The Allurion swallowable gastric balloon capsule was approved for weight loss by the National Institute for Health and Care Excellence (NICE) in November 2020.

The guidelines did not make it clear who meets the criteria to be given the treatment, but bariatric surgery is usually reserved for obese people with a BMI of over 40 or 35 if they have other conditions.

A quarter of British adults are obese while a further are 38 per cent are overweight.

Less invasive options like endoscopic intragastric balloons are given to people who are unable to lose weight by non-surgical measures who do not want surgery.

The balloon is being offered to patients under the care of Musgrove Park Hospital’s bariatric surgery team who aren’t clinically fit enough for surgery.

NICE special arrangements are in place because it is for short-term use as a pre-intervention before surgery, an Allurion spokesperson told The Sun.

A further three NHS patients are due to be treated with it in early February this year, with up to a dozen others also scheduled.

Privately, the pills are available to overweight adults with a BMI over 27, who are not currently pregnant or breastfeeding and have not had stomach or esophageal surgery.

Danielle Worden, 40, from Rugby, Warwickshire, had the treatment privately and said it was the “best present I could ever give myself”.

She said: “Since having it fitted in September, I’ve already lost three and a half stone and I even continued to lose weight over the foody festive period thanks to all the tools and knowledge the program has given me.  

“It’s given me the gift of self-confidence. I’ve now also had the courage to join my local gym, where I’ve made lots of new friends.”


The pill differs from some other gastric balloons in that it requires no surgery, endoscopy or anaesthesia to place it.

The balloon, tucked inside a capsule, is swallowed by the patient and filled with water during a 15-minute doctor’s visit.

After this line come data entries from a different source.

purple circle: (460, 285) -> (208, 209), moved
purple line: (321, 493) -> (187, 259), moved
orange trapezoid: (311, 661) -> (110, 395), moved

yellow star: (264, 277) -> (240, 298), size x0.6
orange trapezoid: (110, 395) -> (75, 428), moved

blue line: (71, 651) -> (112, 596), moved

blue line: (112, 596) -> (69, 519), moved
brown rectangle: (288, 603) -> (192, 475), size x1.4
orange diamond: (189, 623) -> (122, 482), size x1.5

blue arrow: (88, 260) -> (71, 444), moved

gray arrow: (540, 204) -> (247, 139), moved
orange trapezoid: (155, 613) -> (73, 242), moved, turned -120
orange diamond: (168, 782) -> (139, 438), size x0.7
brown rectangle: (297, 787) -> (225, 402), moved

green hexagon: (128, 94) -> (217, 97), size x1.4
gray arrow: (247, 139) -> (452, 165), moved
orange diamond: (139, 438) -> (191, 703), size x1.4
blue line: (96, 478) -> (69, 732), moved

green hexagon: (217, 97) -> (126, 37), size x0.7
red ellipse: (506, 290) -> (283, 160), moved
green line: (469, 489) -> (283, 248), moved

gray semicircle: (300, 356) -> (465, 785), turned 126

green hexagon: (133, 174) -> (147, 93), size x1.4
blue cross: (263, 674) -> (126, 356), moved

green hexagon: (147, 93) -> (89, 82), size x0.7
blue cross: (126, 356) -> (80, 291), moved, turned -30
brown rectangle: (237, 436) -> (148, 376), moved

The patient swallows the capsule which is attached to a thin tube.

An X-ray confirms the correct placement in the stomach and 550ml of water is put into the balloon via the tube.

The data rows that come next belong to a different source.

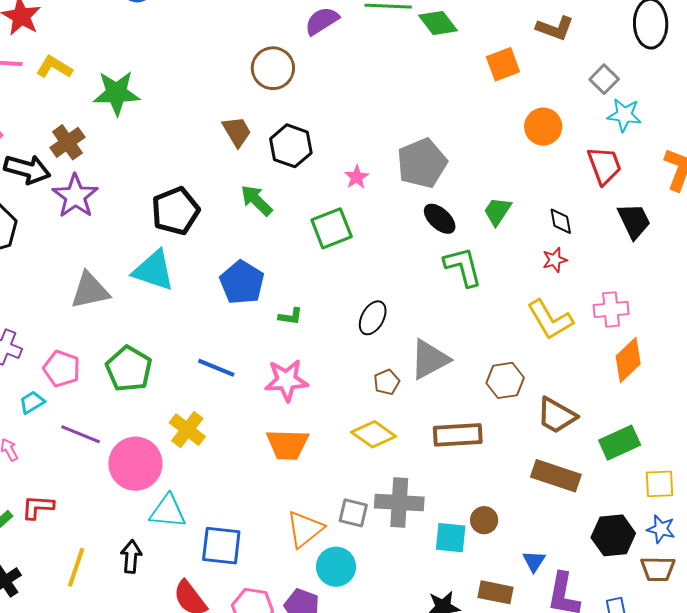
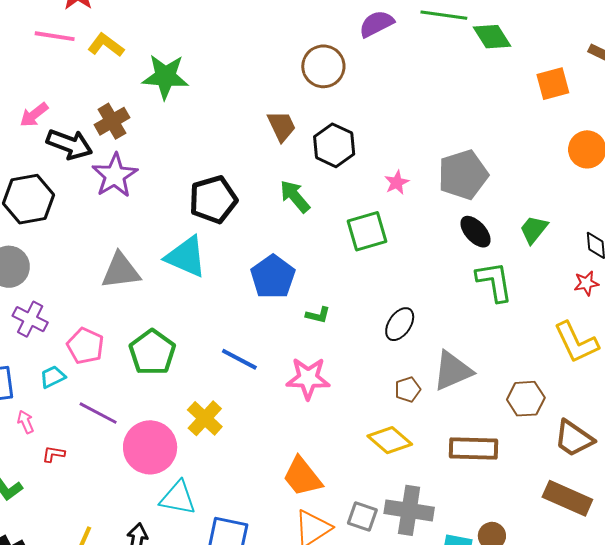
orange trapezoid: (287, 445) -> (302, 477), moved, turned 45
red L-shape: (38, 507) -> (53, 454), moved, size x0.7

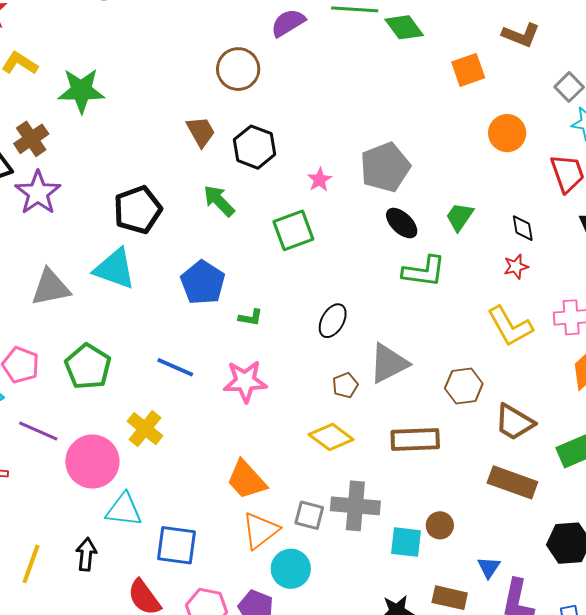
green L-shape: (494, 282) -> (424, 271), turned 111

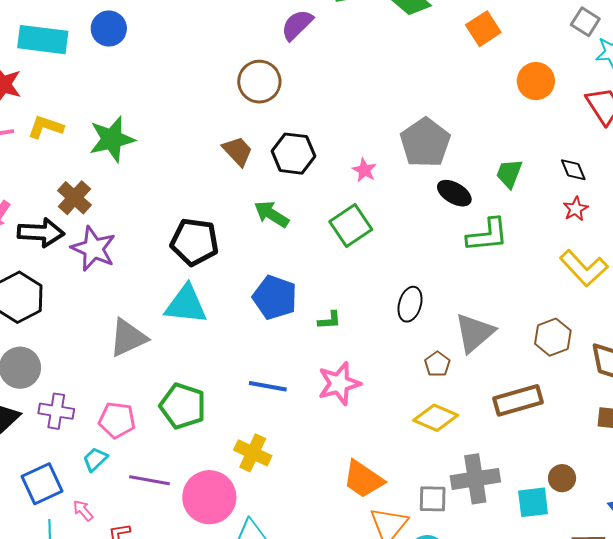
black pentagon: (138, 210) -> (195, 242), turned -30

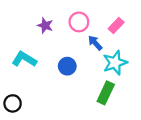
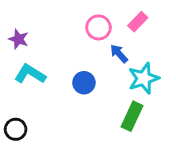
purple star: (45, 25) -> (18, 39), moved
pink rectangle: (116, 25) -> (138, 22), moved

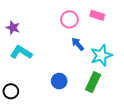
pink rectangle: (138, 22) -> (97, 15), turned 64
blue arrow: (119, 54) -> (78, 44), moved
blue circle: (84, 83) -> (59, 81), moved

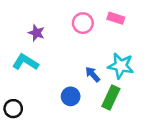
purple star: (13, 28) -> (36, 33), moved
blue arrow: (78, 44) -> (93, 74), moved
cyan star: (101, 55) -> (121, 66), turned 30

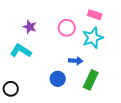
pink circle: (83, 23) -> (67, 28), moved
cyan star: (121, 66) -> (93, 38), moved, turned -30
blue arrow: (93, 74) -> (76, 61), turned 136

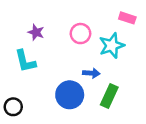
pink rectangle: (95, 15) -> (127, 18), moved
cyan L-shape: (21, 51) -> (25, 61), turned -135
blue circle: (58, 79) -> (70, 95), size x1.5

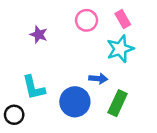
pink rectangle: (127, 18) -> (123, 19), moved, turned 42
pink circle: (80, 34) -> (87, 20), moved
cyan L-shape: (25, 61) -> (34, 88), moved

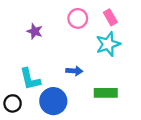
blue arrow: (98, 79) -> (74, 71), moved
blue circle: (75, 102) -> (53, 101), moved
green rectangle: (118, 103) -> (106, 93), turned 65

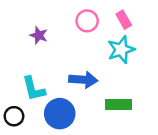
blue arrow: (74, 71) -> (83, 80), size x1.5

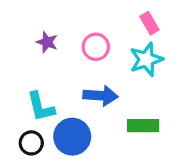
pink circle: (87, 21) -> (96, 47), moved
black circle: (14, 116) -> (31, 143), moved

A second X-ray is then taken to check the balloon is full and sitting well in the stomach. The tube is then removed.

After around four months, a time-activated release valve automatically opens, allowing the water-filled balloon to empty and pass naturally through the gastrointestinal tract.

Data suggests the device helps patients lose an average of 10 to 15 per cent of their body weight after 16 weeks.

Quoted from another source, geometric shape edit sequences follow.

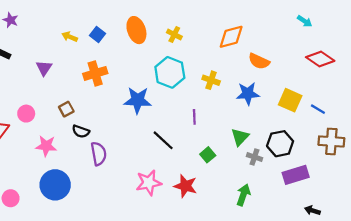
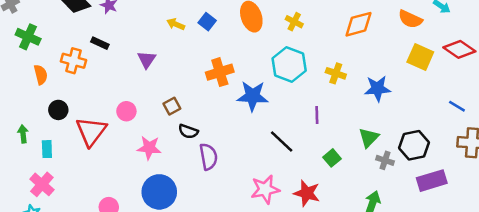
orange semicircle: (259, 61) -> (410, 19), moved
orange cross: (95, 73) -> (220, 72), moved
yellow square: (290, 100) -> (420, 57), moved

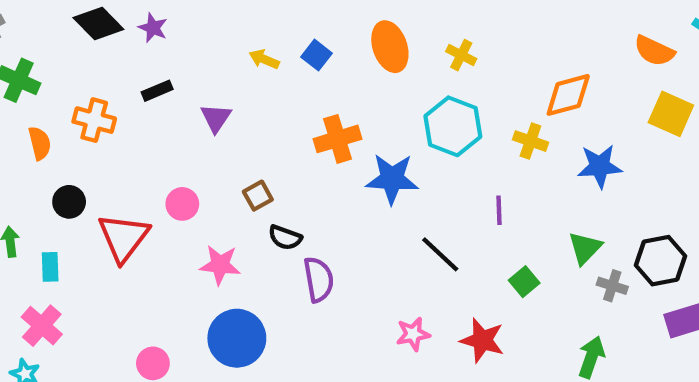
orange diamond: (359, 24) -> (568, 95), moved
black rectangle: (100, 43) -> (157, 91), moved, turned -48
pink star: (265, 189) -> (413, 334), size x0.7

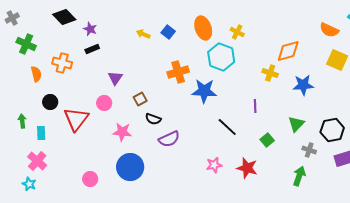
purple star: (153, 28) -> (90, 29), moved
purple triangle: (216, 118) -> (115, 78), moved
cyan hexagon: (453, 126) -> (221, 57), moved
purple semicircle: (319, 279) -> (169, 139), turned 75
gray cross: (612, 286) -> (309, 150), moved

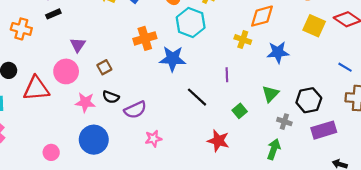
pink circle: (104, 103) -> (66, 71), size x1.5
red triangle: (76, 119) -> (36, 89), turned 48
black semicircle: (153, 119) -> (111, 97), moved
pink star: (214, 165) -> (153, 139), moved

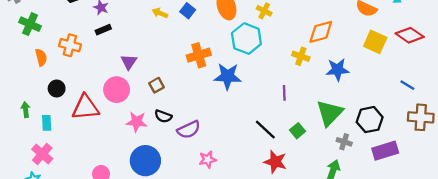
green triangle: (270, 94) -> (330, 113), size x1.5
black line: (197, 97) -> (265, 130), moved

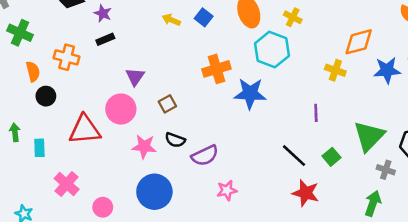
blue star: (337, 70) -> (387, 70), moved
black circle: (57, 89) -> (46, 96), moved
pink cross: (42, 154) -> (67, 184), moved

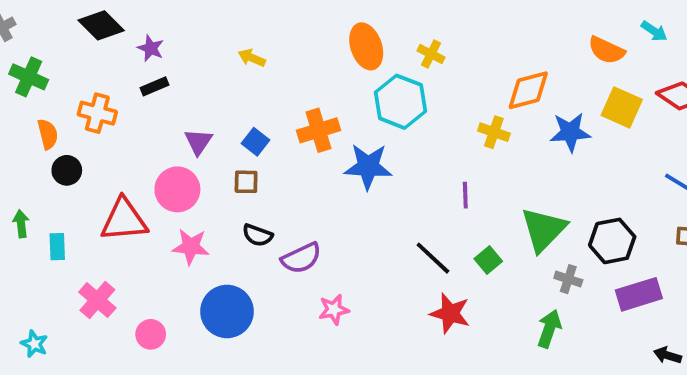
blue square: (204, 17) -> (256, 142), moved
brown square: (167, 104) -> (246, 182), turned 30
pink star: (144, 146) -> (191, 247), moved

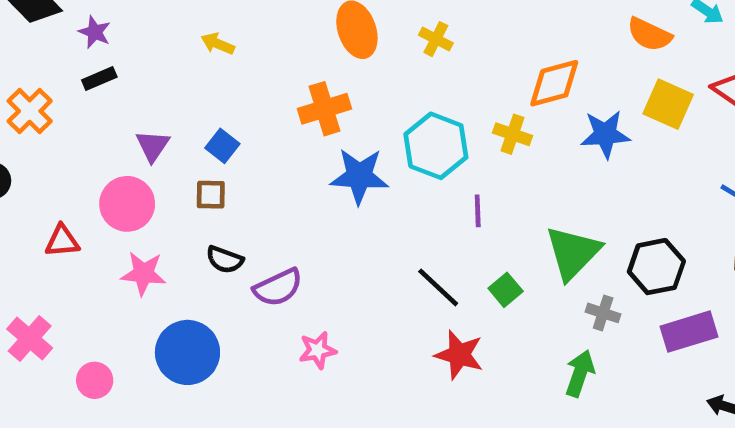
cyan hexagon: (401, 102) -> (436, 146), moved
orange cross: (97, 113) -> (30, 111), turned 30
orange cross: (318, 130) -> (324, 109), moved
red triangle: (124, 220) -> (62, 241), size x0.6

Furthermore, people managed to keep 95 per cent of their weight off for a year after treatment. 

A nutrition and lifestyle programme is provided by Allurion to help keep people on track.

Dr Shantanu Gaur, founder and chief executive of Allurion, said: “We are thrilled to be partnering with the NHS for the first time to deliver the Allurion programme.

“We are looking forward to expanding this partnership and benefiting many more NHS patients in the months and years to come.”